2022 está a terminar e 2023 a aproximar-se a passos largos e se ainda não começaste a preparar a sua chegada, já vais com um grande atraso. Não é à toa que na TAB encorajamos os membros a começar a preparar o novo ano em setembro/outubro, para que seja feito de forma estruturada e ponderada.

As boas decisões raramente são tomadas em cima do joelho e perceber o caminho que o nosso negócio percorreu e por qual deve seguir não deve ser feito de um dia para o outro. São meses de preparação, de reflexão, de escrita e reescrita do plano até estar no ponto e, de preferência, devemos sempre contar com ajuda externa, para aquele olhar objetivo que nós próprios nunca conseguimos ter sobre o nosso negócio.

Se ainda não te debruçaste sobre o futuro do teu negócio, ainda vais a tempo de, pelo menos, começar alguma preparação para suavizar a entrada do novo ano, sabendo que em 2023 terás de começar este processo (bem) mais cedo. Pela última vez em 2022, ficam aqui alguns pontos importantes de que não nos devemos esquecer quando estamos a preparar o nosso negócio para o ano que aí vem.

Organizar a contabilidade

O final do ano é uma excelente oportunidade para pôr a contabilidade em dia. Organizar as faturas ajuda, e muito, a controlar os gastos. É uma boa altura para nos sentarmos com um especialista em contabilidade e não só garantir que entramos no novo ano com as finanças em ordem, como também nos salvamos de possíveis sustos no futuro.

Atualizar a análise SWOT

Algo que convém manter o mais atualizado possível é a análise SWOT. Esta ferramenta é a base de todos os planos de negócio e, sem as conclusões que se retiram dela, qualquer decisão tomada tem um maior grau de risco. Uma boa avaliação do mercado e da nossa empresa são a chave para tomarmos as melhores medidas para começar o novo ano.

Objetivos para 2023

Todos os negócios têm grandes objetivos, que normalmente até podem constituir a missão e/ou a visão da própria empresa.
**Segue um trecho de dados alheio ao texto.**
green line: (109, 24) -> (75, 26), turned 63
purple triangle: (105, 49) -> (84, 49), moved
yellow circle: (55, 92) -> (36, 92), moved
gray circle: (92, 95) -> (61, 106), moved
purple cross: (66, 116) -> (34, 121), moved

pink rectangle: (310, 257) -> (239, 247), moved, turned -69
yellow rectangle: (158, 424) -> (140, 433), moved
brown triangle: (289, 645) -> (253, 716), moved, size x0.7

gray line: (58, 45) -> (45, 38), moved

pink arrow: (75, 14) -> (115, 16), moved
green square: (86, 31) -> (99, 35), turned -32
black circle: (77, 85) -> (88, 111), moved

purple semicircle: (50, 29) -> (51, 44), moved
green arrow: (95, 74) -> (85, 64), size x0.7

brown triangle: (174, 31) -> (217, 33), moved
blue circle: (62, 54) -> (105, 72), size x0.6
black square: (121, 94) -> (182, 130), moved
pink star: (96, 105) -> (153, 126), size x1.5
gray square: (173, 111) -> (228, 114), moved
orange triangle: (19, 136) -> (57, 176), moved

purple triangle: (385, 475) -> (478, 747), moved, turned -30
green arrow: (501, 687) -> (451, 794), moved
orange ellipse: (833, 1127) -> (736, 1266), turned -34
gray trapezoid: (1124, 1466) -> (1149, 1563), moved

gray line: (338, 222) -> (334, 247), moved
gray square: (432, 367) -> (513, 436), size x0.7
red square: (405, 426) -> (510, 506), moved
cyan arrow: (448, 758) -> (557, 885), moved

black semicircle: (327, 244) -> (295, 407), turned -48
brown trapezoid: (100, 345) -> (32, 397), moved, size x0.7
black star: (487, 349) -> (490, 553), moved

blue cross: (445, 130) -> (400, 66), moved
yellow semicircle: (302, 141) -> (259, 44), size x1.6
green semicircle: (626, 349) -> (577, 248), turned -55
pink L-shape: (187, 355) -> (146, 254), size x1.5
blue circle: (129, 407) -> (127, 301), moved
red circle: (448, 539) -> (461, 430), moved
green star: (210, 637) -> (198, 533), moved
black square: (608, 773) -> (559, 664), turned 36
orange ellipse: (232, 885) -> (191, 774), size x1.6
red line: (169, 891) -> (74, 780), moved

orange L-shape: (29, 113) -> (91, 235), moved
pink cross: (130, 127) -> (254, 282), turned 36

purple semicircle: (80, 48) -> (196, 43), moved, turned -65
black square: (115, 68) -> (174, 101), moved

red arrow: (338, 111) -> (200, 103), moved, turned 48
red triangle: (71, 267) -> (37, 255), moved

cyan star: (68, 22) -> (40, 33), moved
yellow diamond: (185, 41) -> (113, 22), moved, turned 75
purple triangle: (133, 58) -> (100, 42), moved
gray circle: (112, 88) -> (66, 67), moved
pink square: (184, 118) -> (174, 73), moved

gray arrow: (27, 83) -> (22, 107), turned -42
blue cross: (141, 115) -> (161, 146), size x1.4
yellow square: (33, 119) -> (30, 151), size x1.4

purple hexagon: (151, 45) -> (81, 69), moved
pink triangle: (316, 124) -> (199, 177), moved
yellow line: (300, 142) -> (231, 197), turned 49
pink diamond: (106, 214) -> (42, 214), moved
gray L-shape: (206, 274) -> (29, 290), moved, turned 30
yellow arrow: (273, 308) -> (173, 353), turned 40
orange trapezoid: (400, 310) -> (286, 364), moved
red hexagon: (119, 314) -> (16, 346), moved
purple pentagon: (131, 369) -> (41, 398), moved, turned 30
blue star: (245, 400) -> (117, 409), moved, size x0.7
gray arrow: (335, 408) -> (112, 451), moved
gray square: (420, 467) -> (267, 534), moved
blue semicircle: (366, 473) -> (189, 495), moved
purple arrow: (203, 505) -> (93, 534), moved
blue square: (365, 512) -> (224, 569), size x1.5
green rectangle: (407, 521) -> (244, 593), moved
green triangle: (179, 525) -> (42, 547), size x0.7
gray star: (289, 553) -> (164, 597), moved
No entanto, para atingir esses grandes objetivos, nada melhor que ter um conjunto de objetivos mais pequenos que nos permitem caminhar em direção ao sucesso de forma mais controlada.

Todos os anos é essencial analisar os resultados do ano e criar novos para o ano seguinte, seja adaptar objetivos já existentes, seja elaborar objetivos completamente diferentes, que melhor se adaptam à situação da empresa.

KPIs

Com a evolução do negócio, as métricas para medir o sucesso do negócio vão mudando, com a criação de novos componentes na empresa a ser analisados, ou porque certos KPI deixam de fazer sentido tendo em conta a situação atual do negócio.

O fim do ano é uma excelente oportunidade para refletir e mudar o que for necessário para que o ano seguinte seja melhor.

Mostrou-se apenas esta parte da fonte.